> **PROBLEM TO SOLVE**: The lines to copy are those in the records below that hold the word "preview".

━━━ DATA UNDER STUDY

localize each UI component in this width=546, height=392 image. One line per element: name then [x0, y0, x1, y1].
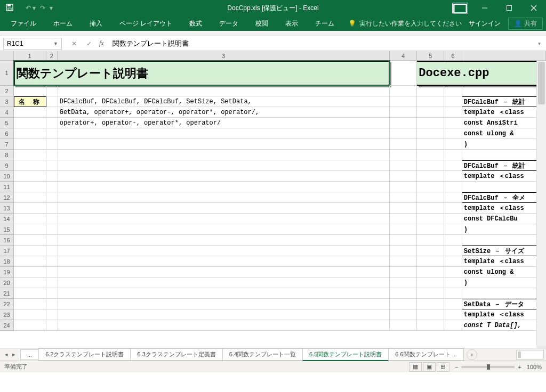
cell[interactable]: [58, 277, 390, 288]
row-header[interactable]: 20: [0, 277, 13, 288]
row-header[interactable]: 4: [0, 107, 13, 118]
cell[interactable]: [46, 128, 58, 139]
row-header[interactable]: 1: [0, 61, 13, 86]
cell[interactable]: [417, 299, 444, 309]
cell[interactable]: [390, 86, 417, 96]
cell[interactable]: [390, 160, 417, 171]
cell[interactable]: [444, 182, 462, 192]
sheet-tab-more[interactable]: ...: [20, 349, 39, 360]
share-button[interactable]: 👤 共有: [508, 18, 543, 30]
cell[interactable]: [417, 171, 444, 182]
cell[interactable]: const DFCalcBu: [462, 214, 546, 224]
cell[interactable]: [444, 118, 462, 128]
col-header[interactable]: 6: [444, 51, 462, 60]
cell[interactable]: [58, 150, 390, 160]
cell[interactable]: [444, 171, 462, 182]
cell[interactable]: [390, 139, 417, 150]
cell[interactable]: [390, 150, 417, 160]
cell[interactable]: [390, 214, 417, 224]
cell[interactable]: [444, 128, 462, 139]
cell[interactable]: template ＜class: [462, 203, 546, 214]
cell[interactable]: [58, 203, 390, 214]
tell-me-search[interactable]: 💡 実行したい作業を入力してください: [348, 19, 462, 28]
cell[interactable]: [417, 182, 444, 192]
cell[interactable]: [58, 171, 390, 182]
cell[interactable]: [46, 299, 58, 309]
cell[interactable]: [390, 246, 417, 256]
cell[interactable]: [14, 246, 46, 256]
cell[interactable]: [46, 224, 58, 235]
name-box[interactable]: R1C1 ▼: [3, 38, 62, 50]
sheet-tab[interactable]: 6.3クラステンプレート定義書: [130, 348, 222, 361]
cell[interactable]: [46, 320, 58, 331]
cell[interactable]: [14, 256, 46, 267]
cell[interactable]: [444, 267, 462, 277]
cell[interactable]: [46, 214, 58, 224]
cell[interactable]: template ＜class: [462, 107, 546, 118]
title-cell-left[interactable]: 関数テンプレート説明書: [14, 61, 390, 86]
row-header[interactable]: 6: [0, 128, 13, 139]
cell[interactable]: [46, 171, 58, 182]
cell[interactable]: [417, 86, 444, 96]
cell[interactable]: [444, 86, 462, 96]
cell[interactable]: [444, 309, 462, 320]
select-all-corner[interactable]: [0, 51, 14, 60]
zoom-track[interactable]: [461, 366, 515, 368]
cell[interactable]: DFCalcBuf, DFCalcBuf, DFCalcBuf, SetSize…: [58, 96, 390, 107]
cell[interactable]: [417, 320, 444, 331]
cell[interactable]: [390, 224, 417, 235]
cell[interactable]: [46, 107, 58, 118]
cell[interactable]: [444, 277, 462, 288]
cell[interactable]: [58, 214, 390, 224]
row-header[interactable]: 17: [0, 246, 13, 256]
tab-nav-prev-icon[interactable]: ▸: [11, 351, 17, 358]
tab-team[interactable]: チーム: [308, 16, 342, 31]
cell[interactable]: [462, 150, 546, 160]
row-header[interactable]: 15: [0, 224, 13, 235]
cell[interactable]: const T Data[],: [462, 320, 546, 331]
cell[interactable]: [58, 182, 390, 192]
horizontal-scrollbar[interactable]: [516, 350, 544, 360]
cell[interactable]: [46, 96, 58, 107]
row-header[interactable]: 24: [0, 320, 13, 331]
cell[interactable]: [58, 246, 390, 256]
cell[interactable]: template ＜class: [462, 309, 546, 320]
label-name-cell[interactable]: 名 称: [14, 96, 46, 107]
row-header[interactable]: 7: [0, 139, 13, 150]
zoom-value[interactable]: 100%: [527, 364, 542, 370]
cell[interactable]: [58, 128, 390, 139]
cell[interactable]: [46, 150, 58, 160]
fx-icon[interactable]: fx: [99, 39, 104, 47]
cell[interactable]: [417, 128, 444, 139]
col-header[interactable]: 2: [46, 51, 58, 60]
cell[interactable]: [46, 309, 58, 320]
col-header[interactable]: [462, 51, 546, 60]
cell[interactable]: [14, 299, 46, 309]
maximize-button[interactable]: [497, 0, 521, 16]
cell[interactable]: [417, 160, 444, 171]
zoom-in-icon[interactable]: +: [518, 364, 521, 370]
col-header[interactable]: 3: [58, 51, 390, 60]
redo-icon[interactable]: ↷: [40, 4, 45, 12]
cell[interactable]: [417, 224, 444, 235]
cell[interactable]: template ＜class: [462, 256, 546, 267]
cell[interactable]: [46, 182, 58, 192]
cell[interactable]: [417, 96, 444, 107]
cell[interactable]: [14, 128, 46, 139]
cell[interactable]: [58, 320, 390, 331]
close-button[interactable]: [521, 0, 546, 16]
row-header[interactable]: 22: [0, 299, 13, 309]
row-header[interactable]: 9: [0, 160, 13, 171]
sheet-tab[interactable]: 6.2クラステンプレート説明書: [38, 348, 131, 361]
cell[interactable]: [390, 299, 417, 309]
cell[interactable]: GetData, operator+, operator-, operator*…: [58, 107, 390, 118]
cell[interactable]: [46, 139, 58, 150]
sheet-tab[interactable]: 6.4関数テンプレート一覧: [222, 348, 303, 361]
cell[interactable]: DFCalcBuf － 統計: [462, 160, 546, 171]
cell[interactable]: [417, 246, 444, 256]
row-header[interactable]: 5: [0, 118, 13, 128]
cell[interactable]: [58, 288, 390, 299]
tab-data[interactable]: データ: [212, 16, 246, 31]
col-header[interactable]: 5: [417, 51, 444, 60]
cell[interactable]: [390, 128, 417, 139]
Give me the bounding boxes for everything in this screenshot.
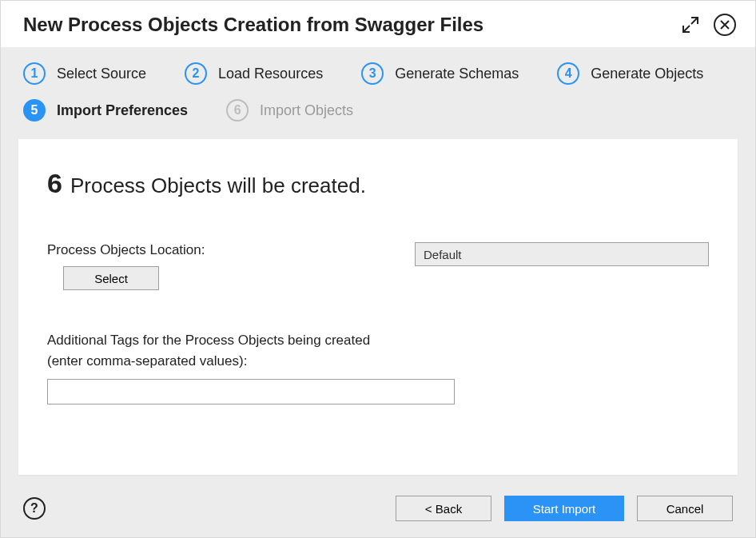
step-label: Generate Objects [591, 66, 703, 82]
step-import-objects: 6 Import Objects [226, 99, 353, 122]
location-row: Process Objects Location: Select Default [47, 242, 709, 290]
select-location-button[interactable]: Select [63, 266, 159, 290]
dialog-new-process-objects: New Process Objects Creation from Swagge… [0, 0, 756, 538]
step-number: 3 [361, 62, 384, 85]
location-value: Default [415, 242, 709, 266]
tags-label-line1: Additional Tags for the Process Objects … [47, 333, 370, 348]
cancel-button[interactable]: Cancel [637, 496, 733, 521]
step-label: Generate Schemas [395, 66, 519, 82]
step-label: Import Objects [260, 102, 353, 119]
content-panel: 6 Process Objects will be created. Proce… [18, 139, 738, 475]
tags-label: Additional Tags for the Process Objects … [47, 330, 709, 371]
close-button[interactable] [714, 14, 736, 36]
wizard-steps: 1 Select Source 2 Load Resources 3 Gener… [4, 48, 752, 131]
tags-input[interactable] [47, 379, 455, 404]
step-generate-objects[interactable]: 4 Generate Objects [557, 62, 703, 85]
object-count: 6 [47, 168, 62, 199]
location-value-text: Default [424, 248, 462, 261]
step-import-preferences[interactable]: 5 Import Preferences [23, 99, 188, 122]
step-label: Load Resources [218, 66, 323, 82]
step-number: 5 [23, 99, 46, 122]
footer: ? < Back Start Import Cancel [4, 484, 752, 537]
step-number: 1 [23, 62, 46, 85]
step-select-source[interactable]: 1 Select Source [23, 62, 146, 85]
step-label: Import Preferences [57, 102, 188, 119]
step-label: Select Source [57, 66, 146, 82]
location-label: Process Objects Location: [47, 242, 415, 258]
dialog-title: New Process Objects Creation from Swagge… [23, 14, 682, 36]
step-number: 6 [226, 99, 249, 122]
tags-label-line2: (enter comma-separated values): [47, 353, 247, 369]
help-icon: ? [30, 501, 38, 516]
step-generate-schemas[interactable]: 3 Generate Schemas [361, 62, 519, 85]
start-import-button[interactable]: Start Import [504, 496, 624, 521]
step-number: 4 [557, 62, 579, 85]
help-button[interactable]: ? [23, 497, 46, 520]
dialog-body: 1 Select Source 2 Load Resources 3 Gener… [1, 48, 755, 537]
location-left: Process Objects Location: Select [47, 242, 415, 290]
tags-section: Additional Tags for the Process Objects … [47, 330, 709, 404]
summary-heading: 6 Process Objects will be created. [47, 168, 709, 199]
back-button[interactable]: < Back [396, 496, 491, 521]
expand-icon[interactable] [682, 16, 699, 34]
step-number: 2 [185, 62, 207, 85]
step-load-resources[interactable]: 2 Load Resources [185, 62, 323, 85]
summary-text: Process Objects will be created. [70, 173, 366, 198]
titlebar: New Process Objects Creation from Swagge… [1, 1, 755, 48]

━━━━━━
━━━ DATA UNDER STUDY

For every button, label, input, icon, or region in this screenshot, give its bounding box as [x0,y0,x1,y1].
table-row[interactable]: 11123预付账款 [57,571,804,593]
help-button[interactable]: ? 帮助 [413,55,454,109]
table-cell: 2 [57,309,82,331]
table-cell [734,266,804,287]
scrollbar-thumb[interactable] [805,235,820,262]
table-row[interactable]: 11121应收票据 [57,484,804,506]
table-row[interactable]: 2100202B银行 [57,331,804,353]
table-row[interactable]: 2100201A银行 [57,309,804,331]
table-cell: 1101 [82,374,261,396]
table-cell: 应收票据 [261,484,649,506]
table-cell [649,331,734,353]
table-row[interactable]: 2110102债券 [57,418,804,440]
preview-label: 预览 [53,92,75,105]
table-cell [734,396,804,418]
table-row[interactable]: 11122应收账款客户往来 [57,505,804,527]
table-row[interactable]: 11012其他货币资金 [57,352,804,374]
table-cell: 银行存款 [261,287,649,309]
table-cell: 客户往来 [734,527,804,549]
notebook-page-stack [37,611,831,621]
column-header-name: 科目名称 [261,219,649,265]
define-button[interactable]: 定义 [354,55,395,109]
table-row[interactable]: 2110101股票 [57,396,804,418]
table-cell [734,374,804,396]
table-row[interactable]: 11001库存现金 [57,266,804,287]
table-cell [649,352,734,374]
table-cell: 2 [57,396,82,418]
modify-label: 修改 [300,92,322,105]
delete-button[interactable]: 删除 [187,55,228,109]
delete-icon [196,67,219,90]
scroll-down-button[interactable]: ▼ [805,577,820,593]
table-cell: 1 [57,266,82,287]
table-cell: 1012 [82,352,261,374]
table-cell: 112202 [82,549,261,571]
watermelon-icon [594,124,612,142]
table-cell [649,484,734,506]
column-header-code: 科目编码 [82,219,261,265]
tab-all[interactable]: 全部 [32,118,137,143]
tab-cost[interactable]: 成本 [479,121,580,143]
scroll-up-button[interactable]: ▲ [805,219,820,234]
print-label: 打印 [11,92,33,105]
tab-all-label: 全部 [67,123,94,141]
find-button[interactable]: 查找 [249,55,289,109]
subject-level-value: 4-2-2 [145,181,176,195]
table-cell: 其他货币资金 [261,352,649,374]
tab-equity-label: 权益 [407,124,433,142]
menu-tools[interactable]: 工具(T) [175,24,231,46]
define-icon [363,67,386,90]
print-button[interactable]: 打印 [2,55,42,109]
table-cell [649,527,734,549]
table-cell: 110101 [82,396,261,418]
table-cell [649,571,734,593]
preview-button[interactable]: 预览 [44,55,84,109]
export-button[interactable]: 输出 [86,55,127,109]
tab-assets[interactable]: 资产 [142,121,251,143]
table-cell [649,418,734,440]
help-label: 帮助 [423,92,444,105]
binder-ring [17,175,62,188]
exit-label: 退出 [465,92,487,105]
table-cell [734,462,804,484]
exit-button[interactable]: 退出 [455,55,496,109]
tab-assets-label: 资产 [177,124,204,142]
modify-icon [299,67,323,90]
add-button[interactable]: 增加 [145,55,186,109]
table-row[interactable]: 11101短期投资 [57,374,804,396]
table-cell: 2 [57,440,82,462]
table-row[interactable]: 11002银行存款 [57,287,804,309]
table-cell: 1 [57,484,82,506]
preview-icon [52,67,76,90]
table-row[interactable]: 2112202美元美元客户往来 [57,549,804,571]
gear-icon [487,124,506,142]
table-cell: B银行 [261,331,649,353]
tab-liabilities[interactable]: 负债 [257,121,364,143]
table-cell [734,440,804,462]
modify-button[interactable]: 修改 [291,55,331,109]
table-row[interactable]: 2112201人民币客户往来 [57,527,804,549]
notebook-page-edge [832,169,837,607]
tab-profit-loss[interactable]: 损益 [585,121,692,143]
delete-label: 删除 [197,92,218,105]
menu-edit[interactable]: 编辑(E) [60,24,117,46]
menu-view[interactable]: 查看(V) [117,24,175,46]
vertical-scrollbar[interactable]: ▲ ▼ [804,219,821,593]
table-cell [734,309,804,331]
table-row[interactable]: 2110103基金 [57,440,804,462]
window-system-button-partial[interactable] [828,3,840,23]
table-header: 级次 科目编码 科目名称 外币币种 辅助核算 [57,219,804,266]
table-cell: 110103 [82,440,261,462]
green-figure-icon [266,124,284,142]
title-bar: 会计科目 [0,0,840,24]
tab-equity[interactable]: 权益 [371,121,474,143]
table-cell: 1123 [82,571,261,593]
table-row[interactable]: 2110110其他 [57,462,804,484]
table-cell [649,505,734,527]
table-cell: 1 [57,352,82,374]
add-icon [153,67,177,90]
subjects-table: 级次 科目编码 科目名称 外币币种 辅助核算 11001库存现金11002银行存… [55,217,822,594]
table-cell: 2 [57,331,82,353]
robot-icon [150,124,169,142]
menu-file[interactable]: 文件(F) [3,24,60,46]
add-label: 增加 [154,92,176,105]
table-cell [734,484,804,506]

━━━━━━

> **RESPONSE TO THIS TASK**:
preview-label: 预览 [53,92,75,105]
preview-button[interactable]: 预览 [44,55,84,109]
preview-icon [52,67,76,90]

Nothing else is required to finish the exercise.